Low number of mappers in EMR with HadoopDruidIndexer

I’m using Druid 0.7.0 and I’m trying to use the Hadoop batch ingestion, since the dataset is quite large (around 5.5B rows). I launched an EMR cluster (Hadoop 2.4.0 + AMI 3.5.0) and was able to get the indexer job running. The cluster has 20 nodes of c3.8xlarge instances. Number of files it’s reading from S3 is 6816, which corresponds to the total number of mappers. However, I’m noticing only around ~30 mappers running concurrently at one time, so it’s not really taking advantage of the entire cluster’s capacity. What’s interesting is launching a 5 node cluster yields the same number of concurrent mappers.

Not sure if there is something specific to the EMR configuration or the HadoopDruidIndexer job. But based on the yarn-site.xml and mapred-site.xml config files, and based on the memory and vcores settings, I expect a maximum of 32 mappers running per node. Am I missing something?

I don’t think there’s anything specific in Druid’s hadoop stuff that should cause that. Out of curiosity, on your hadoop cluster’s status page, what shows up under “Containers Running”, “Memory Used”, and “Memory Total”? Are you running any jobs other than the Druid indexer?

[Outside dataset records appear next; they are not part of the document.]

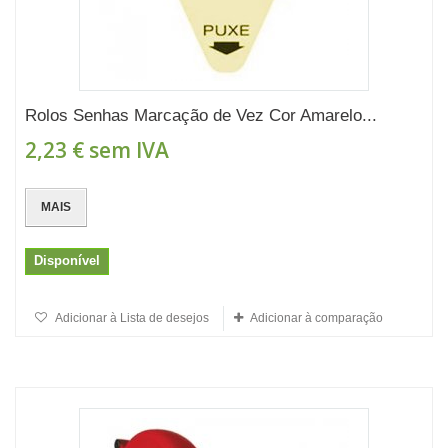
Rolos Senhas Marcação de Vez Cor Amarelo...
2,23 €
sem IVA
MAIS
Disponível
Adicionar à Lista de desejos
Adicionar à comparação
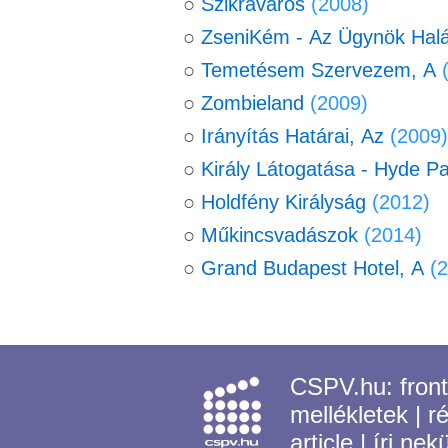
○
Szikraváros
(2008)
○
ZseniKém - Az Ügynök Halá
○
Temetésem Szervezem, A
○
Zombieland
(2009)
○
Irányítás Határai, Az
(2009)
○
Király Látogatása - Hyde P
○
Holdfény Királyság
(2012)
○
Műkincsvadászok
(2014)
○
Grand Budapest Hotel, A
(
CSPV.hu:
fron
mellékletek
|
r
article
|
írj nek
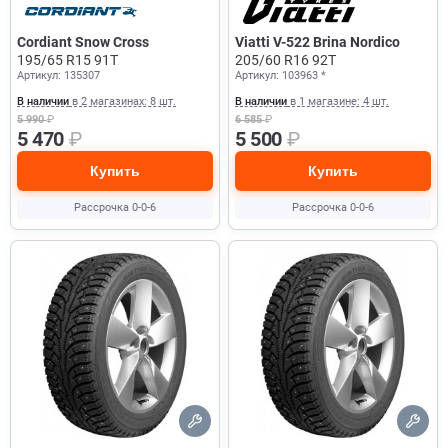
Cordiant Snow Cross
Viatti V-522 Brina Nordico
195/65 R15 91T
205/60 R16 92T
Артикул: 135307
Артикул: 103963 *
В наличии
в 2 магазинах: 8 шт.
В наличии
в 1 магазине: 4 шт.
5 990
₽
6 585
₽
5 470
₽
5 500
₽
Купить
Купить
Рассрочка 0-0-6
Рассрочка 0-0-6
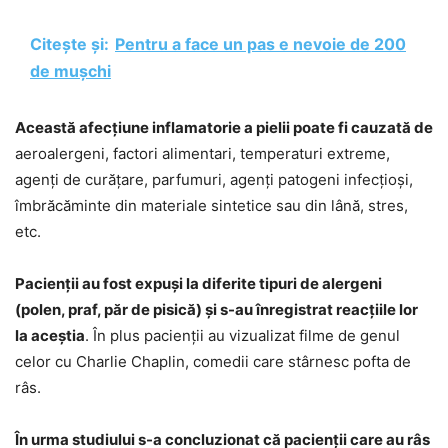
Citește și:
Pentru a face un pas e nevoie de 200
de mușchi
Această afecțiune inflamatorie a pielii poate fi cauzată de
aeroalergeni, factori alimentari, temperaturi extreme,
agenți de curățare, parfumuri, agenți patogeni infecțioși,
îmbrăcăminte din materiale sintetice sau din lână, stres,
etc.
Pacienții au fost expuși la diferite tipuri de alergeni
(polen, praf, păr de pisică) și s-au înregistrat reacțiile lor
la aceștia
. În plus pacienții au vizualizat filme de genul
celor cu Charlie Chaplin, comedii care stârnesc pofta de
râs.
În urma studiului s-a concluzionat că pacienții care au râs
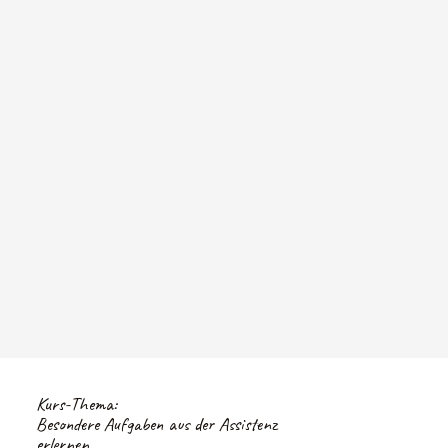
Kurs-Thema:
Besondere Aufgaben aus der Assistenz
erlernen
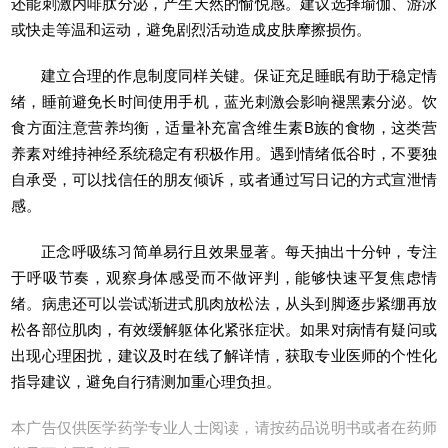
还能刺激内啡肽分泌，产生天然的愉悦感。建议选择瑜伽、游泳
或快走等温和运动，避免剧烈活动造成皮肤摩擦损伤。
建立合理的作息制度同样关键。保证充足睡眠有助于稳定情
绪，睡前避免长时间使用手机，蓝光刺激会影响褪黑素分泌。饮
食方面注意营养均衡，适量补充富含维生素B族的食物，这类营
养素对维持神经系统稳定有积极作用。遇到情绪低谷时，不要独
自承受，可以找信任的朋友倾诉，或者通过写日记的方式宣泄情
感。
正念呼吸练习简单易行且效果显著。每天抽出十分钟，专注
于呼吸节奏，观察身体感受而不做评判，能够快速平复焦虑情
绪。病患还可以尝试渐进式肌肉放松法，从头到脚逐步紧绷再放
松各部位肌肉，有效缓解躯体化紧张症状。如果对病情有疑问或
出现心理困扰，建议及时在线了解详情，获取专业医师的个性化
指导建议，避免自行猜测加重心理负担。
本广告仅供医学药学专业人士阅读，请按药品说明书或者在药师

While the mappers are running, the number of containers running hovers around 45-55. Memory Used is around 350GB and Memory Total is around 1.2 TB. The status page indicates the cluster is not fully utilized (used capacity percentage). I’m not running anything else besides the Druid indexer. Once the mappers finish, I notice the reducers run more concurrently and end up using most of the cluster’s capacity. So, it’s only the mappers that aren’t utilizing the cluster. The EMR is configured as follows:

Master node: m3.2xlarge

Core nodes: 20 nodes c3.8xlarge

Task nodes: none

Hadoop: 2.4.0 (AMI 3.5.0)

Interestingly, when I launched 20 task nodes instead of core nodes (just launched 5 core nodes), the cluster seems to be performing a bit better. I’m now getting around ~140 mappers running concurrently (compared to ~30 before). I thought core and task nodes both run tasks as needed. Anyone with experience using EMR have an explanation for this?

I still feel the cluster can do better than 140 concurrent mappers though.

I’m not really sure why that’s happening. We don’t run EMR, but we do run on AWS (also with c3.8xlarges and a core/task split, but using the stock Apache Hadoop rather than EMR). Fwiw, we usually run our jobs with these options:

mapreduce.map.memory.mb

2048

mapreduce.map.java.opts

-server -Xmx1536m -Duser.timezone=UTC -Dfile.encoding=UTF-8 -XX:+PrintGCDetails -XX:+PrintGCTimeStamps

mapreduce.reduce.memory.mb

6144

mapreduce.reduce.java.opts

-server -Xmx2560m -Duser.timezone=UTC -Dfile.encoding=UTF-8 -XX:+PrintGCDetails -XX:+PrintGCTimeStamps

And so with that, a c3.8xlarge with memory capacity set to 60GB should be able to run 30 mappers, or with memory capacity set to 50GB should be able to run 25 mappers. It shouldn’t matter if it’s a core or a task node. We haven’t seen issues with low utilization like you’re describing. Sorry I can’t be more helpful…

Possibly one thing to look at is whether all nodes are equally lowly utilized, or whether some nodes are packed full and some nodes are empty. The latter might indicate some configuration problems with the cluster.